Memory is a key feature of the central nervous system that enables an organism to adapt and respond appropriately to a stimulus-rich environment. In the same way, the ability of the adaptive immune system to 'remember' past encounters with pathogens allows the host to survive in an antigenically hostile environment. This month's focus features a series of specially commissioned reviews of the cellular and molecular bases of immunological memory (http://www.nature.com/ni/focus/immunologicalmemory/). Artwork by Lewis Long.

Secretion of the chemokine CXCL12 and its deposition on the apical surface of primary human bone marrow stromal cells is dependent on cell-cell contact, as described by Schajnovitz and colleagues (p 391; see also News and Views by Milsom and Trumpp, p 377). Original fluorescence microscopy image shows the presentation of functional CXCL12 (green) by contacting primary human bone marrow stromal cells in vitro. Original image by Amir Schajnovitz. Artwork by Lewis Long.

In response to activation, regulatory T cells undergo a differentiation program that enables them to produce interleukin 10 and access nonlymphoid tissues, as shown by Kallies and colleagues (p 304; see also News and Views by Ohkura and Sakaguchi, p 283). The original image is from the animation "Fighting Infection by Clonal Selection," created at the Walter and Eliza Hall Institute by Etsuko Uno and Drew Berry, and shows lymphocyte populations of distinct antigen specificities (various colors) in the lymph node. Artwork by Lewis Long.

Symbiotic microbes spontaneously induce the cytidine deaminase AID in germinal center B cells to diversify the intestinal immunoglobulin A repertoire by somatic hypermutation.

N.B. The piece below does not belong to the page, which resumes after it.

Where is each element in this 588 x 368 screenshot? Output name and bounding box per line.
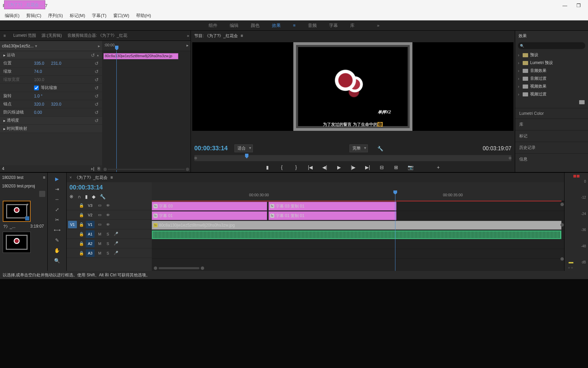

Honjo and colleagues show that a knock-in mutation of the gene encoding AID resulting in a somatic hypermutation- specific defect causes compromised mucosal defense. The original fluorescent microscopy image shows germinal center B cells (yellow) and nonactivated B cells (red) in Peyer's patches. Original image by Min Wei. Artwork by Lewis Long.

Eosinophils are an essential cellular component of the plasma cell survival niche in the bone marrow, as described by Berek and colleagues (p 151; see also News and Views by Brink p 115). Original immunofluorescence stain of a bone marrow section shows colocalization of eosinophils (red) and plasma cells (green). Nuclei are counterstained with the DNAintercalating dye DAPI (blue). Original image by Van Trung Chu and Sandra Zehentmeier. Artwork by Lewis Long.

Members of the PARP superfamily regulate many biological and pathological cellular responses. Takaoka and colleagues identify the PARP-13 shorter isoform ZAPS as a potent stimulator of RNA helicase RIG-I-mediated signaling during viral infection (p 37; News and Views by Gale Jr, p 11). The original pseudocolor-based image of corrected FRET shows an interaction between YFP-tagged ZAPS and CFP-tagged RIG-I. Original image by Fumi Kashigi and Yusuke Ohba. Artwork by Lewis Long.